> Activity: Nothing but the lines from the one with "Прикроватная" through the last line of the data should be restated, each word for word.

> Data supplied:

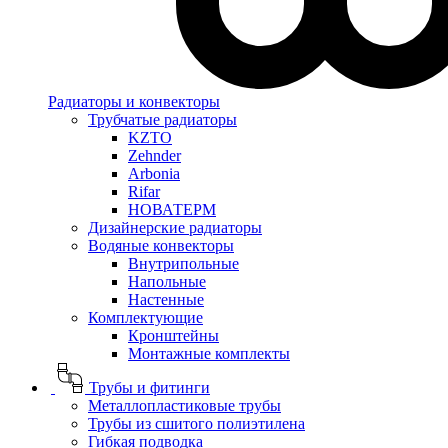
Радиаторы и конвекторы
Трубчатые радиаторы
KZTO
Zehnder
Arbonia
Rifar
НОВАТЕРМ
Дизайнерские радиаторы
Водяные конвекторы
Внутрипольные
Напольные
Настенные
Комплектующие
Кронштейны
Монтажные комплекты
Трубы и фитинги
Металлопластиковые трубы
Трубы из сшитого полиэтилена
Гибкая подводка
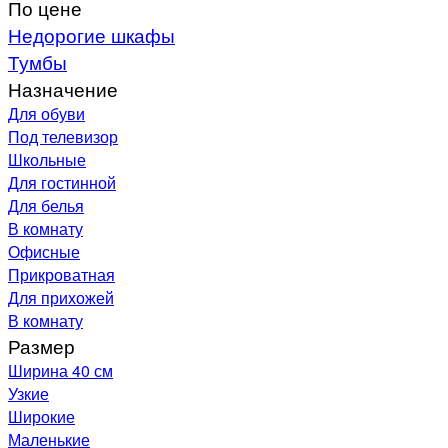
По цене
Недорогие шкафы
Тумбы
Назначение
Для обуви
Под телевизор
Школьные
Для гостинной
Для белья
В комнату
Офисные
Прикроватная
Для прихожей
В комнату
Размер
Ширина 40 см
Узкие
Широкие
Маленькие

> Response:
Прикроватная
Для прихожей
В комнату
Размер
Ширина 40 см
Узкие
Широкие
Маленькие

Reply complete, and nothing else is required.